Omgaan met digitalisering

Pieter Peelen
28 mrt 2018

Meer dan 50% van de mensen die werkzaam is in de zakelijke of financiële dienstverlening, geeft aan dat het (zeer) waarschijnlijk is dat de komende 10 of 20 jaar een groot deel van de werkgelegenheid in die sector zal worden vervangen door computers, robots en apps.

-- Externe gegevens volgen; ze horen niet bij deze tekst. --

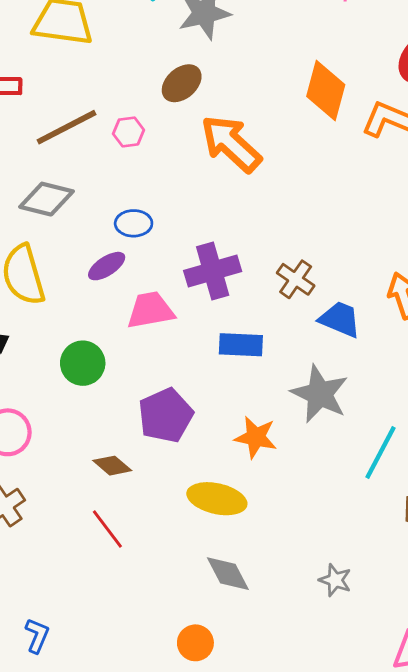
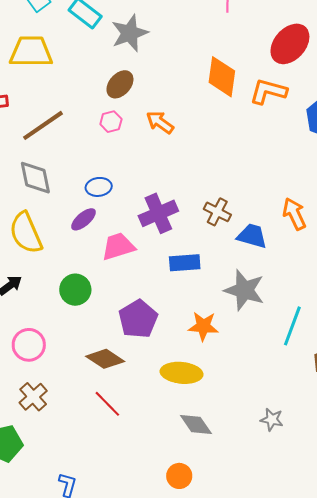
pink hexagon: (129, 132) -> (111, 122), moved
orange arrow: (231, 144) -> (160, 122), size x0.6
gray diamond: (47, 199) -> (35, 178), turned 72
brown diamond: (112, 466) -> (105, 359), size x1.4

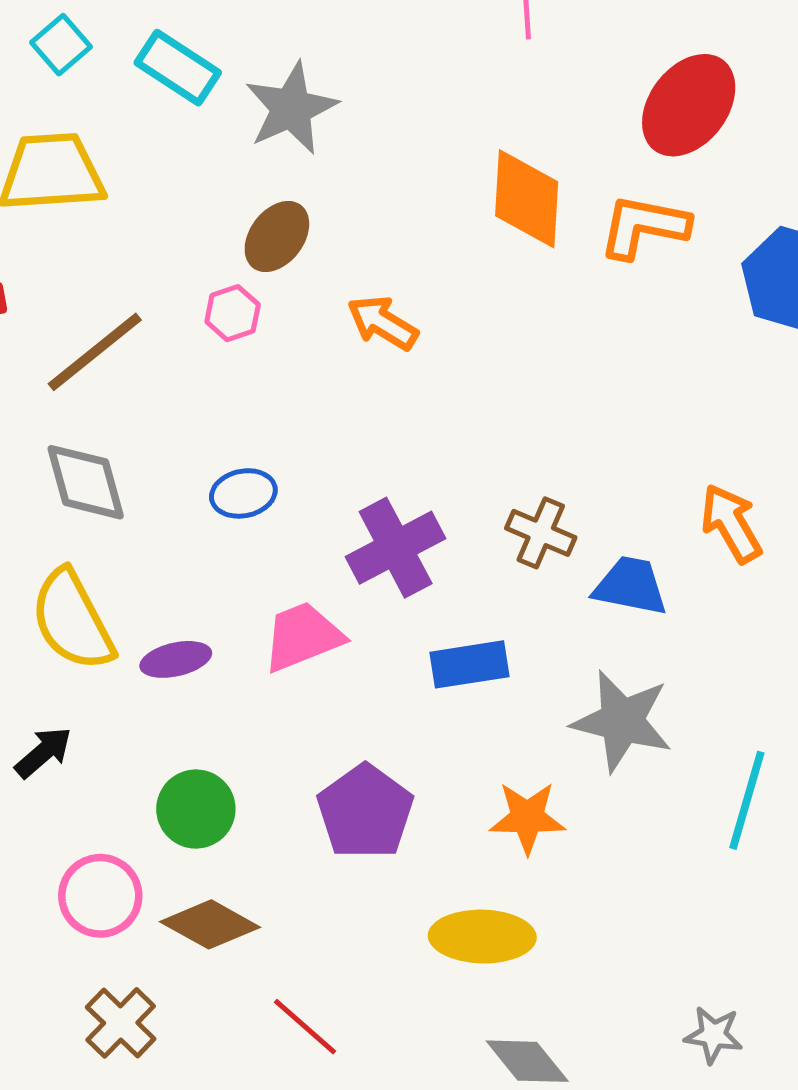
pink hexagon: (111, 122) -> (233, 313), moved
purple ellipse: (83, 219) -> (176, 659), moved, turned 32
green circle: (75, 290) -> (196, 809), moved
brown diamond: (105, 359) -> (210, 924), moved

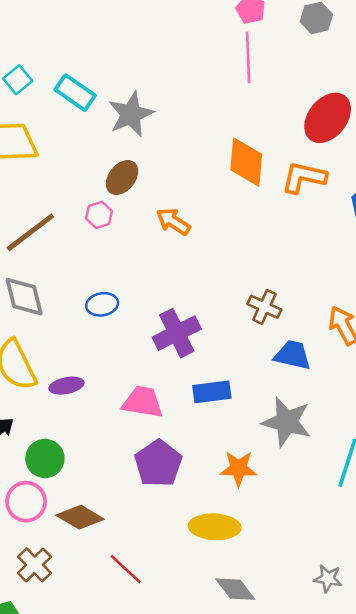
brown cross: (541, 533) -> (264, 307), moved
pink trapezoid: (303, 637) -> (143, 402), moved, turned 30
green circle: (196, 809) -> (45, 458), moved

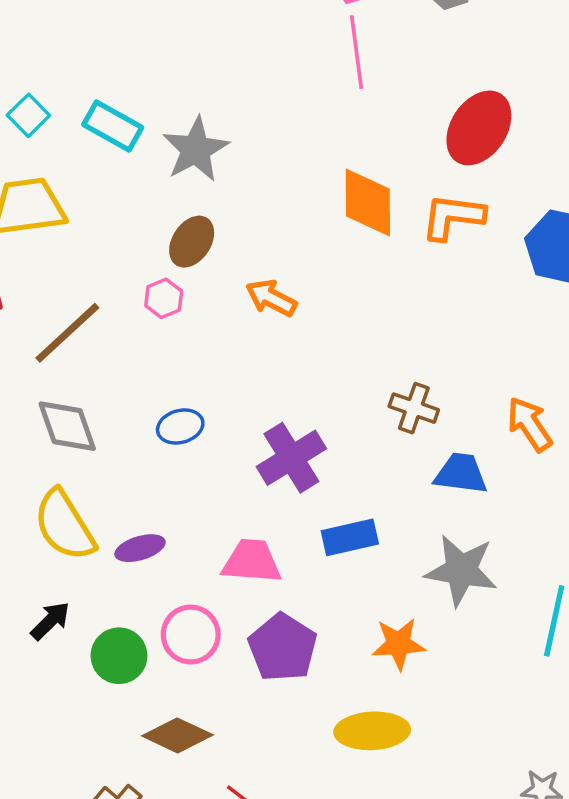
pink circle: (26, 502) -> (191, 635), moved

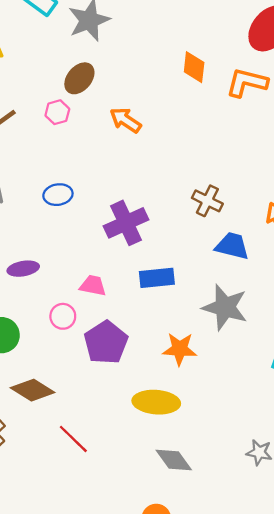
orange diamond: (368, 203) -> (194, 67), size x0.7
pink trapezoid: (252, 561) -> (93, 285), size x0.7
pink circle: (191, 635) -> (63, 316), moved, size x0.7

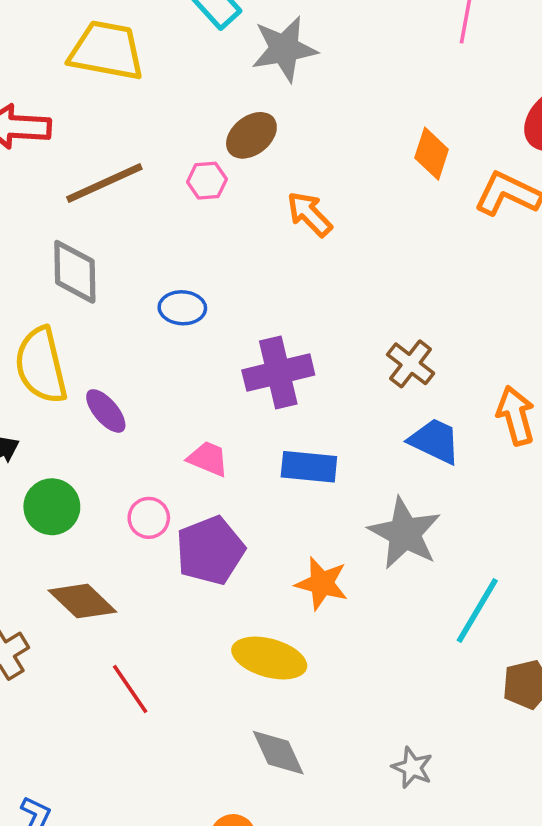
purple ellipse: (23, 269) -> (106, 411), turned 48
pink circle: (63, 316) -> (149, 518), moved

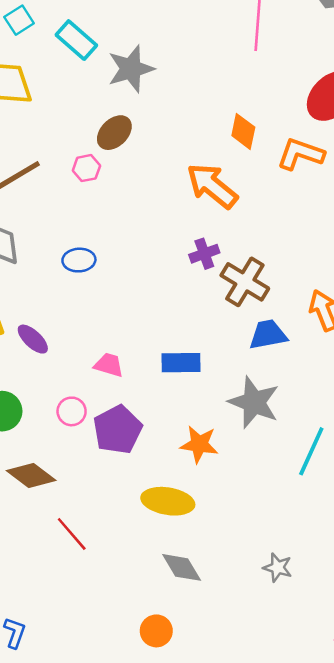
orange arrow: (309, 214) -> (212, 186), moved, size x1.5
brown cross: (411, 364) -> (245, 282), size x1.4
purple cross: (278, 372) -> (204, 254), moved, size x0.6
blue trapezoid: (435, 441) -> (268, 335), turned -30

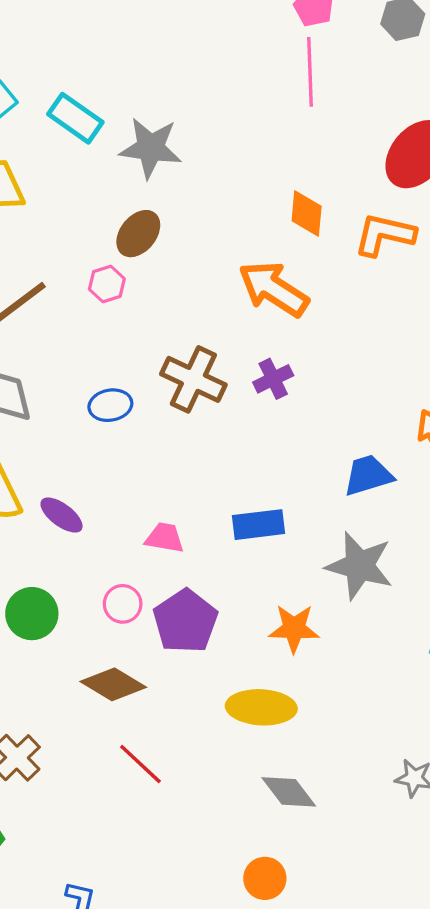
gray star: (131, 69) -> (151, 148), turned 30
brown cross: (245, 282) -> (193, 379), moved
brown diamond: (31, 475) -> (113, 684), moved

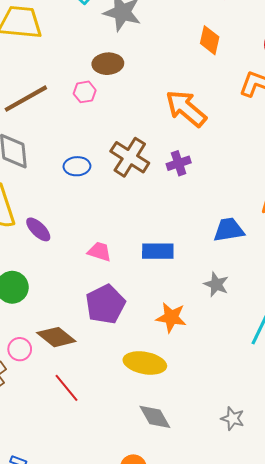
orange diamond: (307, 213) -> (210, 40), moved
brown ellipse: (138, 234) -> (108, 64), turned 40
gray star: (359, 566) -> (216, 284), size x0.6
pink circle: (123, 604) -> (20, 349), moved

Aan de ene kant is dit mooi nieuws: zo gaat de productiviteit flink omhoog en ontstaan er meer banen ‘nieuwe stijl’ (vooral voor hoogopgeleiden). Maar aan de andere kant is er de angst dat er flink wat banen (van middelbaar en laagopgeleiden) zullen verdwijnen, doordat deze taken door computers overgenomen worden. Ook zijn er menselijke eigenschappen, zoals creativiteit, empathie en het kunnen interpreteren van data, die niet door computers over te nemen zijn.

Opvallend is dat het grootste deel van de ondernemingen (67%) zich nog nauwelijks voorbereidt op digitalisering en robotisering, terwijl zij wel erkennen dat dit eraan zit te komen en zowel een bedreiging als kans vormt. Dit kan mede verklaard worden door ‘digibetisme’: het ontbreken van de nodige vaardigheden om met digitale informatie om te kunnen gaan.

Echter kan digitalisering een enorme kans zijn, mits er slim gebruik wordt gemaakt van de nieuwe technologische mogelijkheden. Zo kunnen taken, zoals het beantwoorden van klantvragen, geautomatiseerd worden. Zo ontstaat er een nieuwe manier van interactie met klanten en medewerkers.

Met goedkopere en krachtigere processoren, complexere software en grote hoeveelheden data is digitalisering iets wat organisaties en hun dienstverlening in een snel tempo verandert. Dit vormt dus kansen op nieuwe business, betere marges, onderscheidend vermogen en nieuwe energie. Succesvolle organisaties verankeren digitalisering in hun businessmodel.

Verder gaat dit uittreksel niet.